This article is part of our feature investigating challenges to democracy in Europe. From 22nd-4th April, we are digging into the most troublesome threats to citizens’ freedoms and participation in democratic society across our continent – from data privacy to the right to protest, from constrained access to a free press to violence against women.

After the Constitutional Court banned abortions in cases of foetal abnormalities in October 2020, Polish people started massive strikes in the country. On Wednesday, February 27th, however, the ruling became a law, leading to new demonstrations.

Moreover, the Polish State has often been threatening the independence of courts and judges since 2016. Recently, it allowed the Disciplinary Chamber of the Supreme Court -for which independence and impartiality are not guaranteed- to make decisions that directly impact judges and the execution of their duties. The European Commission (EC) considered this as another violation of the EU law. That is why, at the end of January of this year, the EC went further in the infringement procedure to protect judicial independence of Polish judges.

These events show that women’s rights and the independence of judges are threatened by the current Law and Justice Party (PiS) Government. These two aspects are not the only ones in danger. The evolution of education says a lot about the ambitions of the government and the changes taking place in the country. We next look at the political process that resulted in these changes before analysing the evolution of economy, judicial, media, and education sectors.

An economic success story

Since the EU accession, Polish economy can be considered as a success story. In fact, the change in GDP per capita is one of the most remarkable in the EU as shown on the graph.

Change in GDP per capita
Change in GDP per capita
Europa, Economc and Financial Affairs

Before 2015

Before PiS won the 2015 elections, the country seemed to have successfully become a liberal democracy. Polish people felt the real change in comparison with the communist period. Poland survived the economic crisis of 2008, and is the only EU country that didn’t go through a recession, partly because different businesses decided to invest in Polish companies, and Polish people set up new companies contributing to the excellent economic growth and an expansion in international trade.

The everyday life of Polish citizens has been positively impacted by the EU accession and is getting better with the years. For instance, the average gross salaries increased as shown in the graph, and the country has developed road, transport, infrastructure, renovated cities and towns. Companies flourished and the overall Polish economy was in good shape.
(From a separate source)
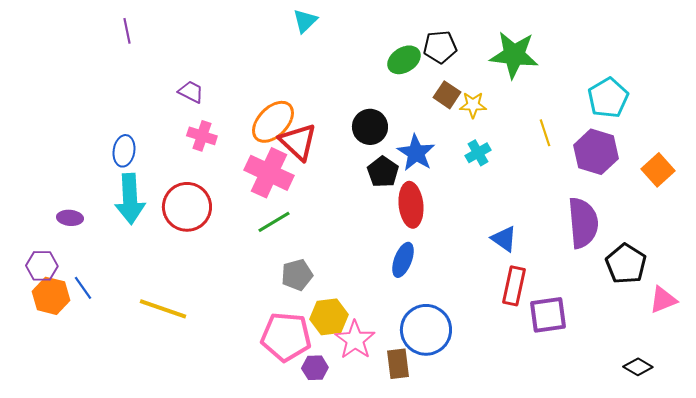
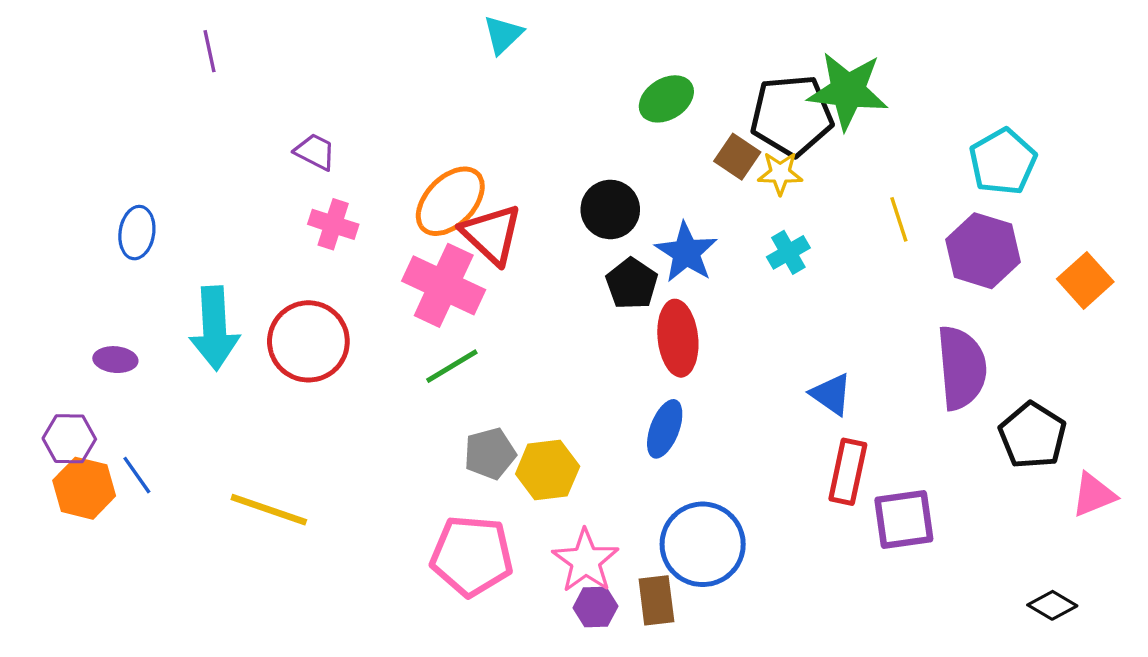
black pentagon: (440, 47) -> (792, 115), moved, size x1.5
blue ellipse: (124, 151) -> (137, 233), moved
yellow hexagon: (329, 317) -> (548, 470), moved
purple hexagon: (315, 368) -> (595, 607), moved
Average and median total gross salaries in Poland from 2008 to 2018
Average and median total gross salaries in Poland from 2008 to 2018

What happened in 2015?

The Civic Platform party (PO), that ruled the country between 2007 and 2015 may have gotten too comfortable with its success and the PO politicians were so satisfied with the situation in Poland that they went to the 2015 elections, both presidential and parliamentary, with a sense of complacency. The then president, Bronislaw Komorowski (PO), had a lot of support among all Poles (over 60%) several months before the elections.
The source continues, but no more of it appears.